Updating equations for the Multinomial model frequency parameters

Consider a site, $ h$, and let $ {n_i}^h$ be the nucleotide observed in read $ i$ at this site, $ i = 1,...,k$. For each of the Multinomial models that may explain the data at the site we have a number of frequency parameters. For simplicity, we consider the model which states that there are two alleles present at the site, the reference allele, $ y$, and another allele $ x$, and let $ f$ be the frequency parameter for the non-reference allele (hence the frequency of the reference allele, $ f_y$, is $ 1-f$). Models with more alleles are treated in a similar manner.

We want to estimate the parameter for the frequency of the $ x$ allele at the site $ h$, $ f$, by the fraction of true nucleotides that are $ x$ at this site,given the observed data:

$\displaystyle f^*$ $\displaystyle =$ $\displaystyle \frac{\sum_{i=1}^k P(r_i^h = x\vert n_i^h)}{k}.$ (20.20)
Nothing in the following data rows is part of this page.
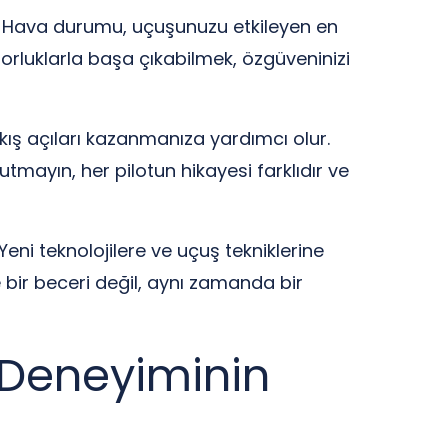
r. Hava durumu, uçuşunuzu etkileyen en
 zorluklarla başa çıkabilmek, özgüveninizi
akış açıları kazanmanıza yardımcı olur.
utmayın, her pilotun hikayesi farklıdır ve
Yeni teknolojilere ve uçuş tekniklerine
e bir beceri değil, aynı zamanda bir
 Deneyiminin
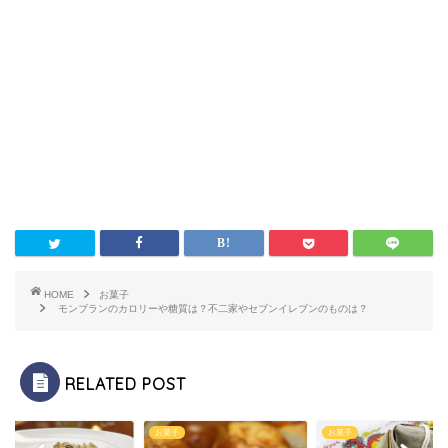
HOME
お菓子
モンブランのカロリーや糖質は？不二家やセブンイレブンのものは？
RELATED POST
子
お菓子
お菓子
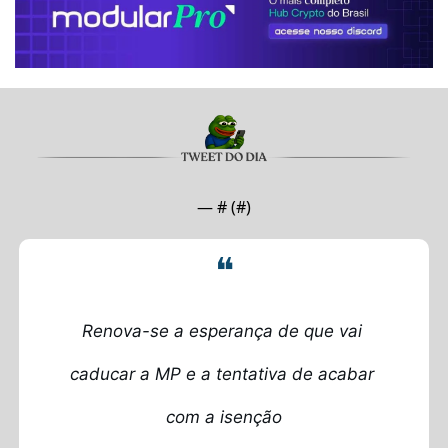
— #
 (#
)
❝
Renova-se a esperança de que vai 
caducar a MP e a tentativa de acabar 
com a isenção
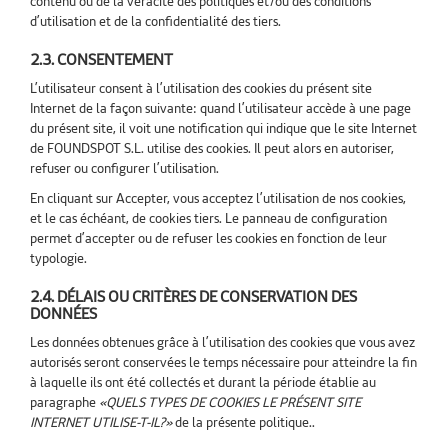
contenu ou de la véracité des politiques et/ou des conditions
d’utilisation et de la confidentialité des tiers.
2.3. CONSENTEMENT
L’utilisateur consent à l’utilisation des cookies du présent site
Internet de la façon suivante: quand l’utilisateur accède à une page
du présent site, il voit une notification qui indique que le site Internet
de FOUNDSPOT S.L. utilise des cookies. Il peut alors en autoriser,
refuser ou configurer l’utilisation.
En cliquant sur Accepter, vous acceptez l’utilisation de nos cookies,
et le cas échéant, de cookies tiers. Le panneau de configuration
permet d’accepter ou de refuser les cookies en fonction de leur
typologie.
2.4. DÉLAIS OU CRITÈRES DE CONSERVATION DES
DONNÉES
Les données obtenues grâce à l’utilisation des cookies que vous avez
autorisés seront conservées le temps nécessaire pour atteindre la fin
à laquelle ils ont été collectés et durant la période établie au
paragraphe
«QUELS TYPES DE COOKIES LE PRÉSENT SITE
INTERNET UTILISE-T-IL?»
de la présente politique..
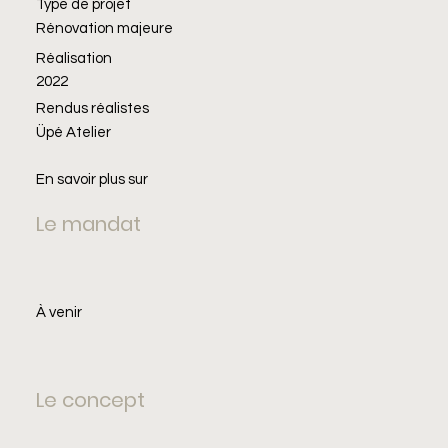
Type de projet
Rénovation majeure
Réalisation
2022
Rendus réalistes
Üpé Atelier
En savoir plus sur
Le mandat
À venir
Le concept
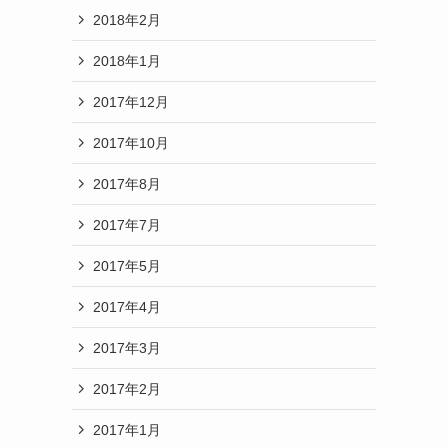
2018年2月
2018年1月
2017年12月
2017年10月
2017年8月
2017年7月
2017年5月
2017年4月
2017年3月
2017年2月
2017年1月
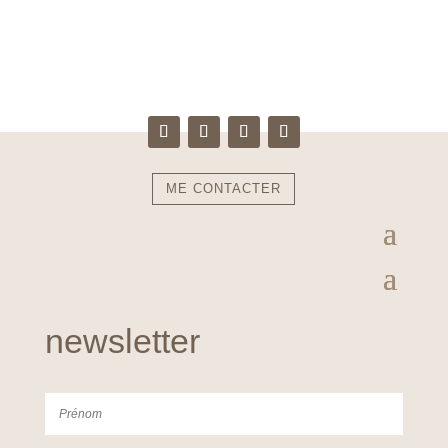
ME CONTACTER
newsletter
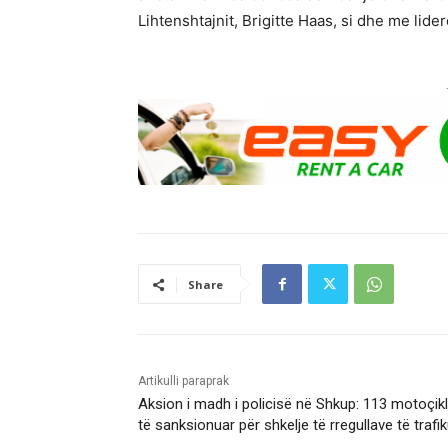
Lihtenshtajnit, Brigitte Haas, si dhe me lider
Share
Artikulli paraprak
Aksion i madh i policisë në Shkup: 113 motoçikl
të sanksionuar për shkelje të rregullave të trafik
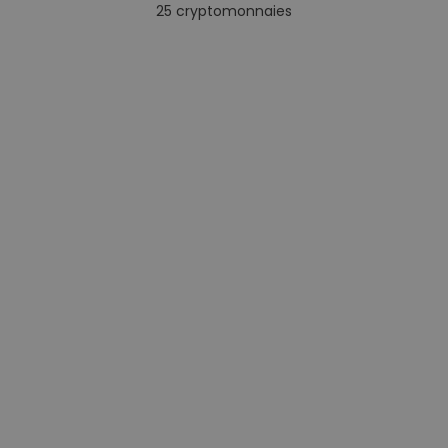
25
cryptomonnaies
To calculate this we use Bayes Theorem on the numerator:


$\displaystyle P(r_i^h = x\vert n_i^h)$ $\displaystyle =$ $\displaystyle \frac{P(r_i^h = x, n_i^h)}{P(n_i^h)}$ (20.21)
  $\displaystyle =$ $\displaystyle \frac{P(x) \times e(x \rightarrow n_i^h)}{P(x) \times e(x \rightarrow n_i^h) + P(y) \times e(y \rightarrow n_i^h)}$ (20.22)
  $\displaystyle =$ $\displaystyle \frac{f \times e(x \rightarrow n_i^h)}{f \times e(x \rightarrow n_i^h) + (1-f) \times e(y \rightarrow n_i^h)}$ (20.23)

Inserting our current values for the frequency parameter $ f$ under the model, and the error rates $ e(x \rightarrow n_i^h)$ and $ e(y \rightarrow n_i^h)$, in 20.22, and further inserting the obtained values in 20.21 gives us updated values for the frequency parameter $ f$.